Réaction à la Suisse (2).

Nicolas Sarkozy a réagi au résultat du référendum suisse du 29 novembre 2009 dans une tribune publiée en première page du Monde. Allez lire cette prose, elle est mieux écrite qu’auparavant, le style est plus enlevé, le « nègre » présidentiel s’est nettement amélioré. Toutes mes félicitations!

Ceci étant, tout le texte tourne autour d’une glissade pour le moins banale par les temps qui courent de l’immigration à l’islam. En pratique et en résumé, c’est la réaffirmation du modèle républicain : l’État garantit la pleine et entière liberté de culte d’un côté, mais demande de l’autre aux nouveaux arrivants – qui sont censés ici n’être que musulmans – de  ne pas se livrer à des actes, tout au moins dans l’espace public, qui seraient blessants pour les sentiments des personnes déjà là. En gros, on vous accepte, mais un peu de discrétion que diable!

Il est facile de faire remarquer que procéder ainsi, cela revient à faire des personnes de religion musulmane des éternels arrivants. Il est vrai que, du point de vue de Louis le Pieux ou de Vercingétorix, « ils » viennent d’arriver ou pire de se convertir, mais, à l’échelle d’une vie humaine ou même de deux ou trois générations, cela commence à devenir risible. La politique française revient comme le hamster dans sa roue toujours à son problème musulman. Et cela dure au moins depuis les années 1930… Quel  écart avec la  réalité sociale de l’immigration!
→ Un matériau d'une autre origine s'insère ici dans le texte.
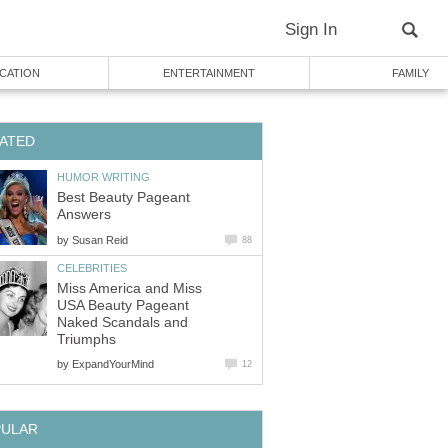
Sign In
CATION
ENTERTAINMENT
FAMILY
ATED
HUMOR WRITING
Best Beauty Pageant
Answers
by
Susan Reid
88
CELEBRITIES
Miss America and Miss
USA Beauty Pageant
Naked Scandals and
Triumphs
by
ExpandYourMind
12
PULAR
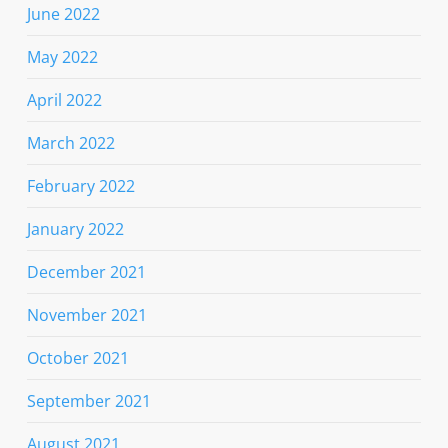
June 2022
May 2022
April 2022
March 2022
February 2022
January 2022
December 2021
November 2021
October 2021
September 2021
August 2021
En effet, si l’on se demande dans la France de 2009 (pas celle de 1939, de 1959 ou de 1979) qu’elles sont en réalité les personnes déjà là et les personnes qui arrivent, je doute que le caractère essentiellement musulman des arrivants s’avère fondamental pour décrire la situation. Que voit-on en effet à travers les luttes des sans-papiers telles que les médias en rendent compte ces dix dernières années? Voir est le mot important: eh bien, l’on voit que ces sans-papiers ont pour la plupart  la peau noire. Ils viennent de pays africains, ils sont peut-être musulmans, mais qui sait, ils sont peut-être catholiques, pentecôtistes, animistes, ou sans religion! Certes probablement peu d’entre eux sont bouddhistes ou taoïstes, mais bon… cela concerne d’autres  immigrés dont on parle fort peu.

Or ce que demande à N. Sarkozy aux pratiquants musulmans de France, c’est de ne pas trop faire tâche dans le paysage pour ne pas traumatiser avec leurs pratiques religieuses les populations accueillantes…  En prenant le même raisonnement pour les sans-papiers actuels, noirs de peau pour les plus motivés à défendre leurs droits de travailleurs à l’exploitation salariale, cela va être  vraiment difficile – d’autant plus que les produits blanchissants sont un poison contre lequel les services de la répression des fraudes luttent à juste titre.

Je ne veux bien sûr pas dire qu’il faut être raciste, envers les personnes à la couleur de peau non conforme, mais que, du côté des gens qui sont censés accueillir, cette question là aussi se pose. Certains parlent même d’une « question noire » en France. Et l’État lui-même a jugé bon de créer une institution la Halde pour lutter entre autre contre cette discrimination liée à la couleur de peau.

En somme, N. Sarkozy dit ici implicitement : face aux pratiques liées à la religion musulmane, l’énervement des autres déjà là est légitime. Heureusement, il n’oserait pas dire la même chose sur la couleur de peau… On progresse vers l’égalité, mais le hamster continue à tourner.

4 réponses à “Réaction à la Suisse (2).

  1. L’analogie du hamster est très bien trouvée !

  2. Pingback: La norme de la “vieille démocratie” | Polit’bistro : des politiques, du café

  3. La question n’est pas directement liée au post, mais on en est proche, donc je vous la pose: que pensez-vous de l’opportunité d’autoriser les statistiques ethniques en France ?

  4. @ champagne : comme cela n’a pas vraiment de lien avec le post, je ne devrais pas répondre. D’une part, de telles statistiques existent, au moins partiellement; d’autre part, il ne me semble pas indispensable de se focaliser à l’extrême sur le poids de l’ethnicité (terme à définir de plus); par formation, je suis beaucoup plus intéressé par des statistiques sur les aspects « matérialistes » des choses, sur le patrimoine par exemple. Plus généralement, c’est plus à une crise de répartition du revenu national que nous assistons qu’à une crise qui opposerait des ethnies, lesquelles d’ailleurs?